<<<<
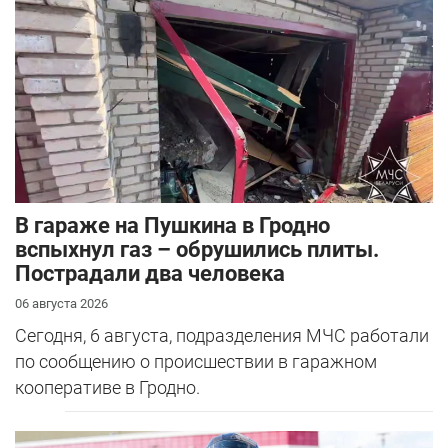
В гараже на Пушкина в Гродно
вспыхнул газ – обрушились плиты.
Пострадали два человека
06 августа 2026
Сегодня, 6 августа, подразделения МЧС работали
по сообщению о происшествии в гаражном
кооперативе в Гродно.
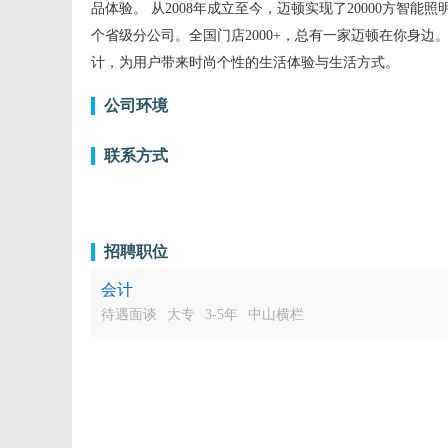
品体验。 从2008年成立至今，迈顿实现了20000方智能
个省级分公司。全国门店2000+，总有一家迈顿在你身
计，为用户带来时尚个性的生活体验与生活方式。
公司环境
联系方式
招聘职位
会计
待遇面谈
大专
3-5年
中山横栏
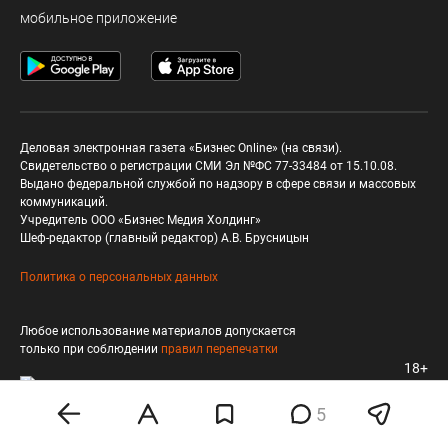
мобильное приложение
Деловая электронная газета «Бизнес Online» (на связи).
Свидетельство о регистрации СМИ Эл №ФС 77-33484 от 15.10.08.
Выдано федеральной службой по надзору в сфере связи и массовых
коммуникаций.
Учредитель ООО «Бизнес Медия Холдинг»
Шеф-редактор (главный редактор) А.В. Брусницын
Политика о персональных данных
Любое использование материалов допускается
только при соблюдении
правил перепечатки
18+
5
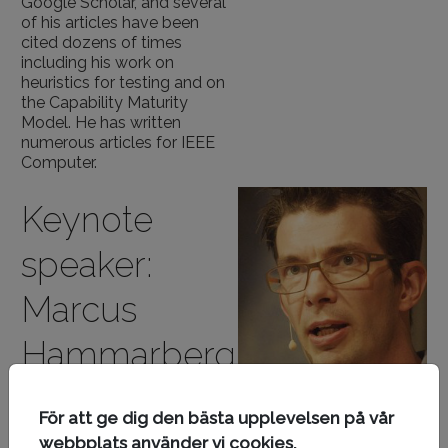
Google Scholar, and several
of his articles have been
cited dozens of times
including his work on
heuristics for testing and on
the Capability Maturity
Model. He has written
numerous articles for IEEE
Computer.
Keynote
speaker:
Marcus
Hammarberg
Marcus är en erfaren agil
För att ge dig den bästa upplevelsen på vår
coach, utvecklare och
bloggare
. Han har
webbplats använder vi cookies.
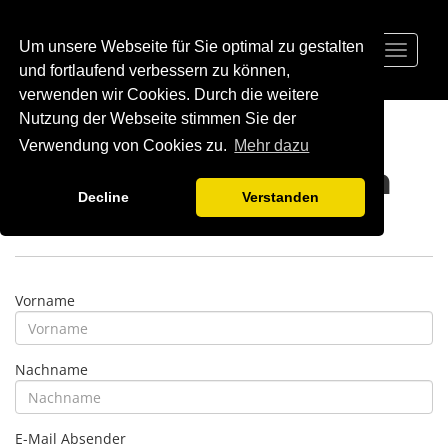
Um unsere Webseite für Sie optimal zu gestalten
Toggle
navigat
und fortlaufend verbessern zu können,
verwenden wir Cookies. Durch die weitere
Nutzung der Webseite stimmen Sie der
Verwendung von Cookies zu.
Mehr dazu
Support anfragen
Decline
Verstanden
Vorname
Nachname
E-Mail Absender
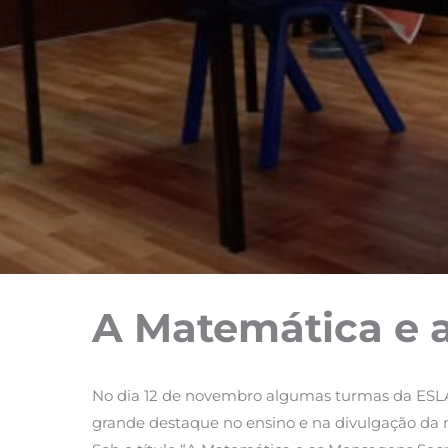
A Matemática e 
No dia 12 de novembro algumas turmas da ESLA 
grande destaque no ensino e na divulgação da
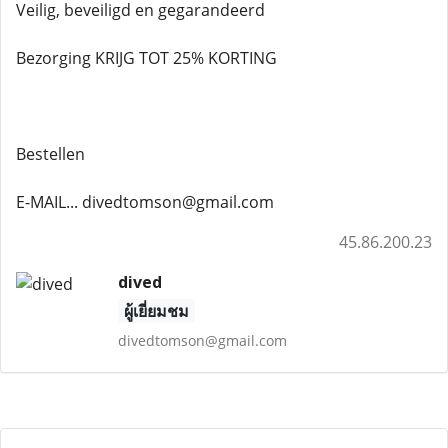
Veilig, beveiligd en gegarandeerd
Bezorging KRIJG TOT 25% KORTING
Bestellen
E-MAIL... divedtomson@gmail.com
45.86.200.23
dived
ผู้เยี่ยมชม
divedtomson@gmail.com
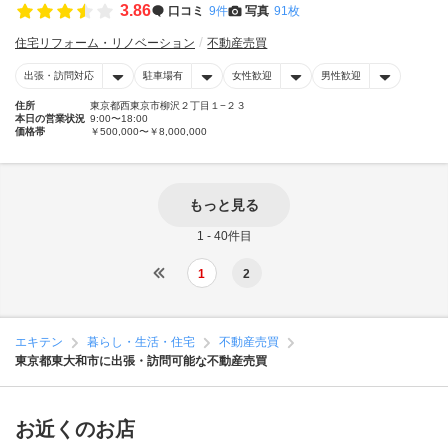
3.86
口コミ
9件
写真
91枚
住宅リフォーム・リノベーション
不動産売買
出張・訪問対応
駐車場有
女性歓迎
男性歓迎
住所
東京都西東京市柳沢２丁目１−２３
本日の営業状況
9:00〜18:00
価格帯
￥500,000〜￥8,000,000
もっと見る
1 - 40件目
1
2
エキテン
暮らし・生活・住宅
不動産売買
東京都東大和市に出張・訪問可能な不動産売買
お近くのお店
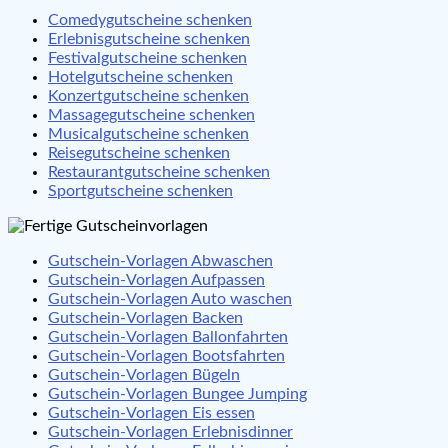
Comedygutscheine schenken
Erlebnisgutscheine schenken
Festivalgutscheine schenken
Hotelgutscheine schenken
Konzertgutscheine schenken
Massagegutscheine schenken
Musicalgutscheine schenken
Reisegutscheine schenken
Restaurantgutscheine schenken
Sportgutscheine schenken
Gutschein-Vorlagen Abwaschen
Gutschein-Vorlagen Aufpassen
Gutschein-Vorlagen Auto waschen
Gutschein-Vorlagen Backen
Gutschein-Vorlagen Ballonfahrten
Gutschein-Vorlagen Bootsfahrten
Gutschein-Vorlagen Bügeln
Gutschein-Vorlagen Bungee Jumping
Gutschein-Vorlagen Eis essen
Gutschein-Vorlagen Erlebnisdinner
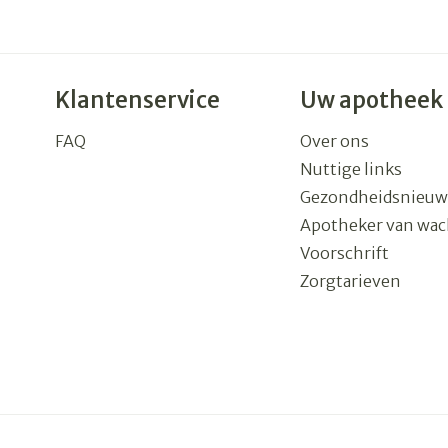
Klantenservice
Uw apotheek
FAQ
Over ons
Nuttige links
Gezondheidsnieuw
Apotheker van wac
Voorschrift
Zorgtarieven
>>>>
#### What you have to do:
For every line above with the word "Бизнес" in it, make a copy.

#### Written solution:
Деловая электронная газета «Бизнес Online» (на связи).
Учредитель ООО «Бизнес Медия Холдинг»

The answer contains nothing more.